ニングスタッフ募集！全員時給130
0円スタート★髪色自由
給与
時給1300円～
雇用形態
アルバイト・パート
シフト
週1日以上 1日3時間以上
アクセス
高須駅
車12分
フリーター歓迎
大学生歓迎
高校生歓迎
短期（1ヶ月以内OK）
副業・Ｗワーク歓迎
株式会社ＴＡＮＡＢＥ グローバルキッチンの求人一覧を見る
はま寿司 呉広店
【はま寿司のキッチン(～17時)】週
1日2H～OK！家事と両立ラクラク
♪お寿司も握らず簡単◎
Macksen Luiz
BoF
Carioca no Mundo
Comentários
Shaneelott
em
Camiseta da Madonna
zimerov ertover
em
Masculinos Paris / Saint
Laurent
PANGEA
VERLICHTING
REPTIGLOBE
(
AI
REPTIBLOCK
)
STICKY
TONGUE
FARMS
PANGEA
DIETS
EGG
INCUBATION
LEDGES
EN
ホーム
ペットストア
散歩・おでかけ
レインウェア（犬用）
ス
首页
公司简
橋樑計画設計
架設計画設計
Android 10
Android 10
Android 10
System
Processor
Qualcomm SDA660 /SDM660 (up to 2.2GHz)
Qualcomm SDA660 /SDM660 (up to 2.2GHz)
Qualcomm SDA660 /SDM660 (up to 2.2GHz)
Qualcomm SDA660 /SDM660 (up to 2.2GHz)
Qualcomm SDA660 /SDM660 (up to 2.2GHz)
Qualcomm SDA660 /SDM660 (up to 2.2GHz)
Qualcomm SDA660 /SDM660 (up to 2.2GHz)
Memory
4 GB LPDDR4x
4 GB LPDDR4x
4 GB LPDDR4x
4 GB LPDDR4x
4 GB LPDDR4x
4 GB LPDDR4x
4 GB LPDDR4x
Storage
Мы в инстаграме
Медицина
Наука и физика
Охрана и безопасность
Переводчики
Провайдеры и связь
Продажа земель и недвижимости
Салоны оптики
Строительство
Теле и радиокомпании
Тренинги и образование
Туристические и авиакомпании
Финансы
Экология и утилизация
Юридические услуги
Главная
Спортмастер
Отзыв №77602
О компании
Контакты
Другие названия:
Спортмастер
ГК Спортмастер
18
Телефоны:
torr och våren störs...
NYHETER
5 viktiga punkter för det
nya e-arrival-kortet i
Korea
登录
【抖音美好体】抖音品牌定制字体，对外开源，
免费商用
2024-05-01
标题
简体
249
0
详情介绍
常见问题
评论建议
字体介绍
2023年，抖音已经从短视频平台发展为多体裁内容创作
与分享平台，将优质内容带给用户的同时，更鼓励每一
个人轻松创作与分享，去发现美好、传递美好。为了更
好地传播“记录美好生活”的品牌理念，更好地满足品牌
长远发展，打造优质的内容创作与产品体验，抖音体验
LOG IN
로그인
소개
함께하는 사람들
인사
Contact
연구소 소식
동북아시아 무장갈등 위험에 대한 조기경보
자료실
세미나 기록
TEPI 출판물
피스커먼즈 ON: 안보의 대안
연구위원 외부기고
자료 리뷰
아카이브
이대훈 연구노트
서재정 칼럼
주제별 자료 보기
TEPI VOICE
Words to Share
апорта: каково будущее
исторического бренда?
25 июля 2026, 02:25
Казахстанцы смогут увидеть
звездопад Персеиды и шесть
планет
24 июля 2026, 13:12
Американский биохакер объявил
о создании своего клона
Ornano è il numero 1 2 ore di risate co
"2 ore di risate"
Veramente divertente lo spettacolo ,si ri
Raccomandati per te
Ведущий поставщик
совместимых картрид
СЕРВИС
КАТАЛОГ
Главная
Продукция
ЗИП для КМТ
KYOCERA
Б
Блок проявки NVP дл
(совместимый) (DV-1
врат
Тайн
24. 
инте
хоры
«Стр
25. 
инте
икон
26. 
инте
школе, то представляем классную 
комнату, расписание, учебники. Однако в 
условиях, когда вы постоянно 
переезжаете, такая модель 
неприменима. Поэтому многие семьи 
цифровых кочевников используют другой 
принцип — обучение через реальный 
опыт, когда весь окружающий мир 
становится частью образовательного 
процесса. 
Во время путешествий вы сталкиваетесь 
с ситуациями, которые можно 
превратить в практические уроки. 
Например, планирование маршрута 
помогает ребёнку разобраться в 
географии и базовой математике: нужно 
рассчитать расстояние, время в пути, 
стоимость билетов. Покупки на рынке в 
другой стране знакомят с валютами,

----

__Work to complete__
Reproduce the material above precisely, omitting nothing.

__Completed task__
ニングスタッフ募集！全員時給130
0円スタート★髪色自由
給与
時給1300円～
雇用形態
アルバイト・パート
シフト
週1日以上 1日3時間以上
アクセス
高須駅
車12分
フリーター歓迎
大学生歓迎
高校生歓迎
短期（1ヶ月以内OK）
副業・Ｗワーク歓迎
株式会社ＴＡＮＡＢＥ グローバルキッチンの求人一覧を見る
はま寿司 呉広店
【はま寿司のキッチン(～17時)】週
1日2H～OK！家事と両立ラクラク
♪お寿司も握らず簡単◎
Macksen Luiz
BoF
Carioca no Mundo
Comentários
Shaneelott
em
Camiseta da Madonna
zimerov ertover
em
Masculinos Paris / Saint
Laurent
PANGEA
VERLICHTING
REPTIGLOBE
(
AI
REPTIBLOCK
)
STICKY
TONGUE
FARMS
PANGEA
DIETS
EGG
INCUBATION
LEDGES
EN
ホーム
ペットストア
散歩・おでかけ
レインウェア（犬用）
ス
首页
公司简
橋樑計画設計
架設計画設計
Android 10
Android 10
Android 10
System
Processor
Qualcomm SDA660 /SDM660 (up to 2.2GHz)
Qualcomm SDA660 /SDM660 (up to 2.2GHz)
Qualcomm SDA660 /SDM660 (up to 2.2GHz)
Qualcomm SDA660 /SDM660 (up to 2.2GHz)
Qualcomm SDA660 /SDM660 (up to 2.2GHz)
Qualcomm SDA660 /SDM660 (up to 2.2GHz)
Qualcomm SDA660 /SDM660 (up to 2.2GHz)
Memory
4 GB LPDDR4x
4 GB LPDDR4x
4 GB LPDDR4x
4 GB LPDDR4x
4 GB LPDDR4x
4 GB LPDDR4x
4 GB LPDDR4x
Storage
Мы в инстаграме
Медицина
Наука и физика
Охрана и безопасность
Переводчики
Провайдеры и связь
Продажа земель и недвижимости
Салоны оптики
Строительство
Теле и радиокомпании
Тренинги и образование
Туристические и авиакомпании
Финансы
Экология и утилизация
Юридические услуги
Главная
Спортмастер
Отзыв №77602
О компании
Контакты
Другие названия:
Спортмастер
ГК Спортмастер
18
Телефоны:
torr och våren störs...
NYHETER
5 viktiga punkter för det
nya e-arrival-kortet i
Korea
登录
【抖音美好体】抖音品牌定制字体，对外开源，
免费商用
2024-05-01
标题
简体
249
0
详情介绍
常见问题
评论建议
字体介绍
2023年，抖音已经从短视频平台发展为多体裁内容创作
与分享平台，将优质内容带给用户的同时，更鼓励每一
个人轻松创作与分享，去发现美好、传递美好。为了更
好地传播“记录美好生活”的品牌理念，更好地满足品牌
长远发展，打造优质的内容创作与产品体验，抖音体验
LOG IN
로그인
소개
함께하는 사람들
인사
Contact
연구소 소식
동북아시아 무장갈등 위험에 대한 조기경보
자료실
세미나 기록
TEPI 출판물
피스커먼즈 ON: 안보의 대안
연구위원 외부기고
자료 리뷰
아카이브
이대훈 연구노트
서재정 칼럼
주제별 자료 보기
TEPI VOICE
Words to Share
апорта: каково будущее
исторического бренда?
25 июля 2026, 02:25
Казахстанцы смогут увидеть
звездопад Персеиды и шесть
планет
24 июля 2026, 13:12
Американский биохакер объявил
о создании своего клона
Ornano è il numero 1 2 ore di risate co
"2 ore di risate"
Veramente divertente lo spettacolo ,si ri
Raccomandati per te
Ведущий поставщик
совместимых картрид
СЕРВИС
КАТАЛОГ
Главная
Продукция
ЗИП для КМТ
KYOCERA
Б
Блок проявки NVP дл
(совместимый) (DV-1
врат
Тайн
24. 
инте
хоры
«Стр
25. 
инте
икон
26. 
инте
школе, то представляем классную 
комнату, расписание, учебники. Однако в 
условиях, когда вы постоянно 
переезжаете, такая модель 
неприменима. Поэтому многие семьи 
цифровых кочевников используют другой 
принцип — обучение через реальный 
опыт, когда весь окружающий мир 
становится частью образовательного 
процесса. 
Во время путешествий вы сталкиваетесь 
с ситуациями, которые можно 
превратить в практические уроки. 
Например, планирование маршрута 
помогает ребёнку разобраться в 
географии и базовой математике: нужно 
рассчитать расстояние, время в пути, 
стоимость билетов. Покупки на рынке в 
другой стране знакомят с валютами,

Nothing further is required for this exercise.